When I was young I used to eat Lipton Cup-a-Soup. For a kid with absolutely no culinary skills whatsoever this was the perfect invention. No adult supervision required. No chopping onion or carrot necessary. No hacking up a chicken. All I did was boil water and WaLa I had instant gourmet soup in a cup. Even though I never saw any chicken I was convinced it was there. It had to be – the advertisers told me so.  


Hey, now that I think of it – maybe that’s the only chicken soup my husband ate before he met me. It would make sense. He’s never been a picky eater.

 

Saturday, January 4, 2014

Rental Clothes

Don’t want to buy jeans – now you can rent them at RentJeans.com. Don’t want to commit to buying a tie – now you can rent one at FreshNeck .com. I could see renting a tie – wear it once and then rent a different one – it’s like NETFLIX – watch a movie and rent another one. Renting jeans is a different story as there’s an emotional investment. Every woman who has tried on a pair of jeans asks the same question, “Does my butt look good in these jeans?” Rented jeans have been pre-shaped by someone else’s butt. The prior owner’s butt may have looked great, but your looks like a sack of potatoes.
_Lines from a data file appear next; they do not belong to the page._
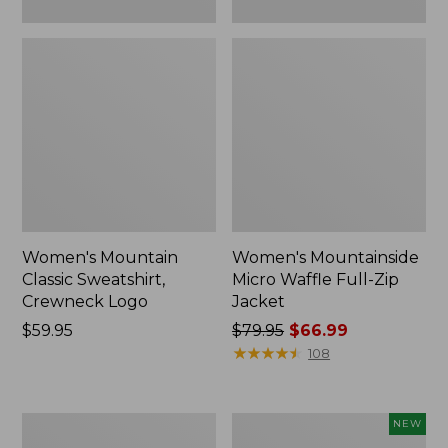
Women's Mountain
Women's Mountainside
Classic Sweatshirt,
Micro Waffle Full-Zip
Crewneck Logo
Jacket
Price:
$59.95
Price
$79.95
$66.99
$59.95
was
★
★
★
★
★
★
★
★
★
★
108
from:
$79.95
now:
Women's
Women's
NEW
$66.99
L.L.Bean
All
Don’t want to buy designer duds for your kids – now you can rent clothes for kids at KiddieCouture.com. This is an online kids store where shipping is covered, outfits insured and accessories available. With a designer onesie when your baby messes it by going poop now you can clean it and send it back rather than keeping it. The thing is – the baby who messes it up doesn’t know if it’s designer wear or a hand-me-down. It makes no difference to them, unlike their parents. I’m guessing the kids wearing designer duds (even if rented) don’t wear hand-me-downs.
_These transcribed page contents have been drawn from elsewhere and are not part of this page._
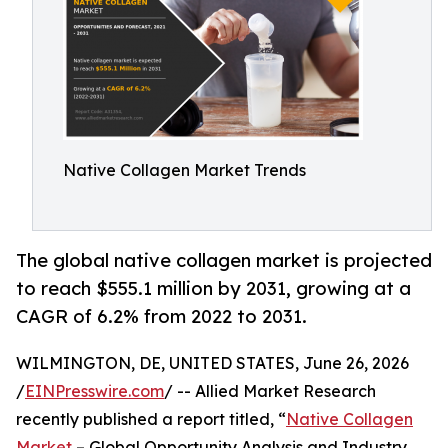
Native Collagen Market Trends
The global native collagen market is projected
to reach $555.1 million by 2031, growing at a
CAGR of 6.2% from 2022 to 2031.
WILMINGTON, DE, UNITED STATES, June 26, 2026
/
EINPresswire.com
/ -- Allied Market Research
recently published a report titled, “
Native Collagen
Market
– Global Opportunity Analysis and Industry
As the youngest of four children I wore hand-me-downs. It wasn’t until later in life I learned clothing could be bought new. My mother was our own personal seamstress. The magic she performed on a piece of cloth was no less than miraculous. She would take a pair of pant and tuck a little here, let out a little there, add some lace, move some buttons and presto, you had a new dress. The woman was Houdini with the magic she performed. When the clothing could be worn no more, it got a second life – as a rag. Our rag bag was made from real rags. There were no designer rags or designer duds for us.